- Task objective
Keep every line in which "click" occurs and drop the rest of the data.

+++ Extracted entries +++

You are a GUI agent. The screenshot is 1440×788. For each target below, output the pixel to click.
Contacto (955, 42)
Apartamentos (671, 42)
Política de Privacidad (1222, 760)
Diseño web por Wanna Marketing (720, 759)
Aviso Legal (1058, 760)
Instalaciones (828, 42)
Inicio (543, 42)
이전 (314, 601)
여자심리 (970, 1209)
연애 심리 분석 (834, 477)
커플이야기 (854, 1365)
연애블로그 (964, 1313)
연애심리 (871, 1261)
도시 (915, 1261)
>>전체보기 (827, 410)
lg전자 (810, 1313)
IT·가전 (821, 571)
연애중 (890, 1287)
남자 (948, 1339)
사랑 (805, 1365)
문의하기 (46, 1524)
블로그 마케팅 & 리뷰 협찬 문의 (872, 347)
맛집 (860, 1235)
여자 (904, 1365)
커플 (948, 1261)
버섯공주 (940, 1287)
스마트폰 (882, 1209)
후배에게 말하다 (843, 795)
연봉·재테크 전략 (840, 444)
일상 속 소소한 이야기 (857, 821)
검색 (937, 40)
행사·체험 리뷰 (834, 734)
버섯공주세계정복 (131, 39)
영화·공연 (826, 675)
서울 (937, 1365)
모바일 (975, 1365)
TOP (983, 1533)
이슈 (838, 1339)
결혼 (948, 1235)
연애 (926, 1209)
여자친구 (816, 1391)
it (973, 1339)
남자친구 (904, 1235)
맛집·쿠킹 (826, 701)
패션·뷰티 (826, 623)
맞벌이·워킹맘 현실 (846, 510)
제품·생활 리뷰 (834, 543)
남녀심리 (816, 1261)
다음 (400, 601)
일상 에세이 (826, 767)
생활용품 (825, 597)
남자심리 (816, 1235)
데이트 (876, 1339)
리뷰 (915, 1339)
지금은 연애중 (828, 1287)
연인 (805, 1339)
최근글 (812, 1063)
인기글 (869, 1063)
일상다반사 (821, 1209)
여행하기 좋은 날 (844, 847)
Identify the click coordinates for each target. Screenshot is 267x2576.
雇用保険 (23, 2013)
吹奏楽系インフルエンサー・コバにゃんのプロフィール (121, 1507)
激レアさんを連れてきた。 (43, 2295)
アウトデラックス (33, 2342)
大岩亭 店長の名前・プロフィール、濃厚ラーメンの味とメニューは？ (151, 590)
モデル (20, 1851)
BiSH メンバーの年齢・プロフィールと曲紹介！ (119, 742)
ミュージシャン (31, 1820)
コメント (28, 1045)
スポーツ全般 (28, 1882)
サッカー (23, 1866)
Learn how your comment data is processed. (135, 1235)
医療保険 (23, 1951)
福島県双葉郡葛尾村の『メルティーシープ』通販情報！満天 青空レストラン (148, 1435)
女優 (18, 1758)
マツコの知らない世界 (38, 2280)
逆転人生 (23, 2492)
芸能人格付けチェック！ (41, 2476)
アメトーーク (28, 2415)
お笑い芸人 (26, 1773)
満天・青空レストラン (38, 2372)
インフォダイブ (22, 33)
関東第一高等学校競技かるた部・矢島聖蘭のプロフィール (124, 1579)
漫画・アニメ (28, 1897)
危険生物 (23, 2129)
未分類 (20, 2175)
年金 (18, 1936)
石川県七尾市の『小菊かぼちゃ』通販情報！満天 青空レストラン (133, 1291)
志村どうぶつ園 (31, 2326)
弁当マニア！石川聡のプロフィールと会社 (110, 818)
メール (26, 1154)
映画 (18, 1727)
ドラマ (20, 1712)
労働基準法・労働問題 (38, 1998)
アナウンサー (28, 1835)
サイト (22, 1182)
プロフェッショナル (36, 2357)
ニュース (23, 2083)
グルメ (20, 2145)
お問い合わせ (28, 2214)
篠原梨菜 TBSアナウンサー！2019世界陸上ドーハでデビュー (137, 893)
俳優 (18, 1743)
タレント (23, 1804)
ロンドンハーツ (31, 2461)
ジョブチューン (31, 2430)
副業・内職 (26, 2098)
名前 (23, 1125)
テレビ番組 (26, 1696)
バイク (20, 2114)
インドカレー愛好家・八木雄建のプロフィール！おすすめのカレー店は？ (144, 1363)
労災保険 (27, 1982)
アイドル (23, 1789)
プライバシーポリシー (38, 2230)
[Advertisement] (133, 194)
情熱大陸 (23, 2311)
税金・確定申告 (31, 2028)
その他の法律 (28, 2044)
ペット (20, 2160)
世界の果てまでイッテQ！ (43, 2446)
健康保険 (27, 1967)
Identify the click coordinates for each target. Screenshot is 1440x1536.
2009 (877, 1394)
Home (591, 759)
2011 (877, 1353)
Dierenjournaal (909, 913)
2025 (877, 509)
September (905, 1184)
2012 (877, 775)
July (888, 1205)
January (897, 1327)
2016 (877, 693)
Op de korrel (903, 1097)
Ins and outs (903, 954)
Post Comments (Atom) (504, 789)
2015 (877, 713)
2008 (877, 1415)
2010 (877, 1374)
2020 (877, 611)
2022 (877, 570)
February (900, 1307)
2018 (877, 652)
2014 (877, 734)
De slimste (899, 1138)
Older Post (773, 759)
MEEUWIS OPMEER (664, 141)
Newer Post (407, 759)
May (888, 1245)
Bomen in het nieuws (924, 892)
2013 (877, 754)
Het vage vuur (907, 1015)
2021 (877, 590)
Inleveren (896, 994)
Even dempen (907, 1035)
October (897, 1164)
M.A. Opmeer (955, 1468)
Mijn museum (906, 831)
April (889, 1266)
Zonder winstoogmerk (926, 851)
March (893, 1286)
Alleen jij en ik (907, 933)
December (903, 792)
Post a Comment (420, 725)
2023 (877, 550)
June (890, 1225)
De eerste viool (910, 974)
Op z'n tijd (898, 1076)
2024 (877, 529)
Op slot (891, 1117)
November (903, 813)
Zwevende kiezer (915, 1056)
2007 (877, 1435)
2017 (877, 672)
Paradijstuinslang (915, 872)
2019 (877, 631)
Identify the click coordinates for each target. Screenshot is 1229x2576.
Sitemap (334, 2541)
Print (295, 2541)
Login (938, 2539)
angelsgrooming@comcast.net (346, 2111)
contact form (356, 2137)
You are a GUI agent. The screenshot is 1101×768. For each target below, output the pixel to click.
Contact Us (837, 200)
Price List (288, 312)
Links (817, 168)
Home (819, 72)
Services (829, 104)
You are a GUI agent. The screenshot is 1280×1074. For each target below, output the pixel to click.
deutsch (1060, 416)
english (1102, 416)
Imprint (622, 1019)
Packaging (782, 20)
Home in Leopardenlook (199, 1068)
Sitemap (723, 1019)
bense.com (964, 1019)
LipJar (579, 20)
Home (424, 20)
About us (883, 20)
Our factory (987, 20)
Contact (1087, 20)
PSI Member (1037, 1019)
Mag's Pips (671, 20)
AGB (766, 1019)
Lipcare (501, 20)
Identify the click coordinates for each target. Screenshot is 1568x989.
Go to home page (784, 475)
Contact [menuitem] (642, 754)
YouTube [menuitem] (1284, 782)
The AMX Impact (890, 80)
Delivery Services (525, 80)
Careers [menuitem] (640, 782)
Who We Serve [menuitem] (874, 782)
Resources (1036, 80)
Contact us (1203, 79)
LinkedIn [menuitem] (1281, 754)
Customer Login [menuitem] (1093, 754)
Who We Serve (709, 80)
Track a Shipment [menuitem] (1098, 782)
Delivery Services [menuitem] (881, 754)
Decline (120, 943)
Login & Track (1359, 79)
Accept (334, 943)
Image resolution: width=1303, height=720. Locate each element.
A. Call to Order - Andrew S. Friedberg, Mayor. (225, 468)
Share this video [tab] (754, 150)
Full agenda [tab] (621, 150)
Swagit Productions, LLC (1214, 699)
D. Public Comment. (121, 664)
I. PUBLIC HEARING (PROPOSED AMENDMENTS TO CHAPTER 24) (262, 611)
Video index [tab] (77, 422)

+++

- Completed exercise
You are a GUI agent. The screenshot is 1440×788. For each target below, output the pixel to click.
Identify the click coordinates for each target. Screenshot is 267x2576.
Identify the click coordinates for each target. Screenshot is 1440x1536.
Identify the click coordinates for each target. Screenshot is 1229x2576.
You are a GUI agent. The screenshot is 1101×768. For each target below, output the pixel to click.
You are a GUI agent. The screenshot is 1280×1074. For each target below, output the pixel to click.
Identify the click coordinates for each target. Screenshot is 1568x989.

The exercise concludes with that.